BANGKOK (AP) — A Thai protest leader on Tuesday renewed calls for the reform of the country’s monarchy and suggested that time was running out for the powerful institution to respond.
“This year shall be the last year that we will discuss monarchy reform. After this, whatever will happen, will happen. You can’t stop the sun rising. You can’t control what people believe in,” Arnon Nampha said at a candlelight rally in downtown Bangkok by about 200 people who defied coronavirus regulations to attend.
The civil rights lawyer dressed as Harry Potter, a reference to what he and other proponents of change see as the opaque world of the palace. Arnon is widely considered the protest movement’s most senior figure.
The rally marked one year since Arnon delivered a speech that shook the country with its unprecedented challenge to the status of the monarchy, which is widely considered to be an untouchable bedrock element of Thai nationalism.
It sparked a series of large-scale rallies demanding that the palace be made more transparent and accountable.
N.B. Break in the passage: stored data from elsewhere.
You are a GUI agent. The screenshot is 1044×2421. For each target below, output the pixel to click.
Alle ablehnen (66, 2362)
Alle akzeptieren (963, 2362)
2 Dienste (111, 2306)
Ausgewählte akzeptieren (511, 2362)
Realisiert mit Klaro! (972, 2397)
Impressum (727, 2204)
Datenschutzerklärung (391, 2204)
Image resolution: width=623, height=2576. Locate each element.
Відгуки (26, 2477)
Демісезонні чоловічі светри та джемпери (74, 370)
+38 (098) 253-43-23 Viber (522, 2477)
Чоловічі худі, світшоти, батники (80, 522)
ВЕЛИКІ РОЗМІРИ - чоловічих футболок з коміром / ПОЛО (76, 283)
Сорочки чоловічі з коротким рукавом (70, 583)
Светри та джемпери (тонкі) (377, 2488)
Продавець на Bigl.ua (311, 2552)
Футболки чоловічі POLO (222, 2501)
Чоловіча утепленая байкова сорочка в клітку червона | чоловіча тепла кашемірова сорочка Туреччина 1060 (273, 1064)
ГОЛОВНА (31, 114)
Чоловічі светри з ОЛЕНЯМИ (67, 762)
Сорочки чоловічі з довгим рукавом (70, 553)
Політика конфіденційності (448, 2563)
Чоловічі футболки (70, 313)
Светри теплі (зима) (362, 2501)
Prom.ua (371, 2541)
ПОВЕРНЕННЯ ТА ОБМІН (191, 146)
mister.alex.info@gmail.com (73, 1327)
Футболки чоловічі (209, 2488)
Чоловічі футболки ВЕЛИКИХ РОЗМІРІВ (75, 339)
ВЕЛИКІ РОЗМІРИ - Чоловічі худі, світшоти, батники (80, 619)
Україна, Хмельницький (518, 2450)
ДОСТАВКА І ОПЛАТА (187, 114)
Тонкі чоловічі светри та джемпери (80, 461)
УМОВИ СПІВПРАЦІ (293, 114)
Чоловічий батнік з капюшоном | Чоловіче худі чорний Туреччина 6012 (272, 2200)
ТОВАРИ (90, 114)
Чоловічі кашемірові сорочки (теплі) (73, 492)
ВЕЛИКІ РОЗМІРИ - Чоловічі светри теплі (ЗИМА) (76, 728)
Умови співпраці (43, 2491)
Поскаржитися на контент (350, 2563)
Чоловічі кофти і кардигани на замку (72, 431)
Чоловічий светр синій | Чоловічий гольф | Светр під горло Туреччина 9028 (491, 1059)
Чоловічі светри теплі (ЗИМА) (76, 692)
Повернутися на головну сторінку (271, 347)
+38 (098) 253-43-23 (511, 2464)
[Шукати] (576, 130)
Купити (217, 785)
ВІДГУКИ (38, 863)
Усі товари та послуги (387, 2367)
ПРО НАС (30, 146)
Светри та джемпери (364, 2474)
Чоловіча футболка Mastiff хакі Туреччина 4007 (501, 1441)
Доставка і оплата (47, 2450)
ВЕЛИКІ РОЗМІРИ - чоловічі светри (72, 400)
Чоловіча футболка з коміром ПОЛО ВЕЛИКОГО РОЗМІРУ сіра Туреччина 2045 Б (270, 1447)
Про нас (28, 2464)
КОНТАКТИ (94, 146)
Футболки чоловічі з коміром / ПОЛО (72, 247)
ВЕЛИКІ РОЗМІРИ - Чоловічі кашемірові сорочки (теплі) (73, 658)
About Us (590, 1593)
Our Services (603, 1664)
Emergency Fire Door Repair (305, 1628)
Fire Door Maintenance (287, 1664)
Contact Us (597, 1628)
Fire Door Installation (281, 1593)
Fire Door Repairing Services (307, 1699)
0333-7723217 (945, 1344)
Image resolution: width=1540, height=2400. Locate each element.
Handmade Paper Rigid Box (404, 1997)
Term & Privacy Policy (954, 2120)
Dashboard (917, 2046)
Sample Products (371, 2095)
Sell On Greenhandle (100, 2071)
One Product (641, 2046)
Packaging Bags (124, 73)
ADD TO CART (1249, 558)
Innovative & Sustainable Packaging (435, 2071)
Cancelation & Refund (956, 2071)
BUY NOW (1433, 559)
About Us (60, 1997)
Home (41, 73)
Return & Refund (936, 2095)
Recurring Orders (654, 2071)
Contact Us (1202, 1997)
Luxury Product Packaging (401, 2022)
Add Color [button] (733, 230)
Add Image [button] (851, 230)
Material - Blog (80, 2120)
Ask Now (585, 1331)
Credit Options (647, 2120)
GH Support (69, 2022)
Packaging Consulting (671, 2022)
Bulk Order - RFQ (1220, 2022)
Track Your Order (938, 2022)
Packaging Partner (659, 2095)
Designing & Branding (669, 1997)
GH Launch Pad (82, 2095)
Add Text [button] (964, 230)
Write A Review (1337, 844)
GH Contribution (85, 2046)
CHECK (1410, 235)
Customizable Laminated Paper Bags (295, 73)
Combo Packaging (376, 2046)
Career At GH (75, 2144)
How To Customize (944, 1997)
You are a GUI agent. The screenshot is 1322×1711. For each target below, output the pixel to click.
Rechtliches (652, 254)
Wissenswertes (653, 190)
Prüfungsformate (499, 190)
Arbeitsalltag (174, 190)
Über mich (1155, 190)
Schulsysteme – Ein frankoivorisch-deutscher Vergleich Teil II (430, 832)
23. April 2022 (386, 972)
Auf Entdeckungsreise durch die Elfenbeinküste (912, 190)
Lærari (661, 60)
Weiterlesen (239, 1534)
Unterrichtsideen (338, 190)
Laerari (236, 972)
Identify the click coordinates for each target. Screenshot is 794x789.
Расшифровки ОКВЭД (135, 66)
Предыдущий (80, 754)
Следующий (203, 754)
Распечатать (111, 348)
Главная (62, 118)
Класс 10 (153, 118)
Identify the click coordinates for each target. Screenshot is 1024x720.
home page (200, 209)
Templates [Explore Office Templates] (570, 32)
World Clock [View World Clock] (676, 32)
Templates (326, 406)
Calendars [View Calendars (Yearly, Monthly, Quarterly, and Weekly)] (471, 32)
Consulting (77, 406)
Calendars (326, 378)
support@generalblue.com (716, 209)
The protests, which also called for the resignation of Prime Minister Prayuth Chan-ocha and the amendment of the constitution, raised the political temperature significantly, leading to clashes with royalists and police and the arrests of protest leaders.
The rallies died down this year due to legal action, a lack of unity in the movement and fears over the coronavirus. But in recent weeks protesters have returned to the streets, prompted by a worsening COVID-19 outbreak for which many people blame the government.
They’ve largely targeted Prayuth’s government but Arnon’s speech on Tuesday suggests the monarchy will once again be a focus of Thai political debate.
“We are here to fight to build a better future together,” he said. “This year we will fight with strategies. We will fight with goals. Not only will we fight through protests to bring pressure, we will also fight to propose laws in Parliament.”
Arnon, who is currently free on bail, faces more than 10 charges under a stringent royal defamation law that mandates prison terms of up to 15 years for perceived insults. Human rights defenders say it is routinely used to stifle public discussion of the monarchy and to jail political activists. Its abolition is a key demand of the reform movement.
Many people still revere the monarchy, and the military, a major power in Thai society, considers its defense a key priority.
Questioning of the monarchy’s position has grown since the 2016 accession to the throne of King Maha Vajiralongkorn, whose much admired father, King Bhumibhol Adulyadej, ruled for seven decades.